**Input data:**
= = = = = = =

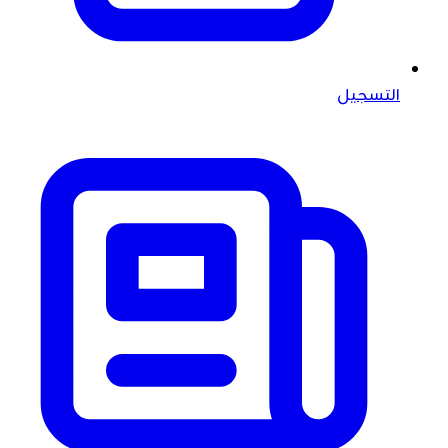
التسجيل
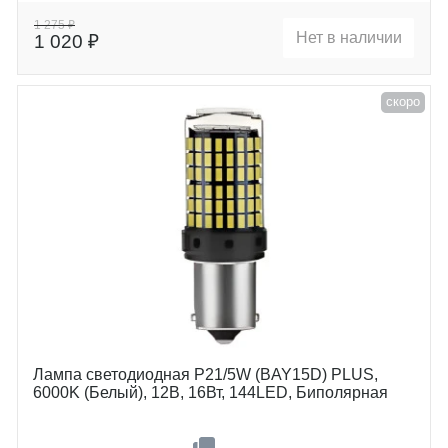
Цоколь
P21/5W (BAY15D)
1 275 ₽
Нет в наличии
1 020 ₽
скоро
Лампа светодиодная P21/5W (BAY15D) PLUS,
6000K (Белый), 12В, 16Вт, 144LED, Биполярная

= = = = = = =

**Task objective:**
Return every line above exactly, omitting images.

**Completed exercise:**
التسجيل
Цоколь
P21/5W (BAY15D)
1 275 ₽
Нет в наличии
1 020 ₽
скоро
Лампа светодиодная P21/5W (BAY15D) PLUS,
6000K (Белый), 12В, 16Вт, 144LED, Биполярная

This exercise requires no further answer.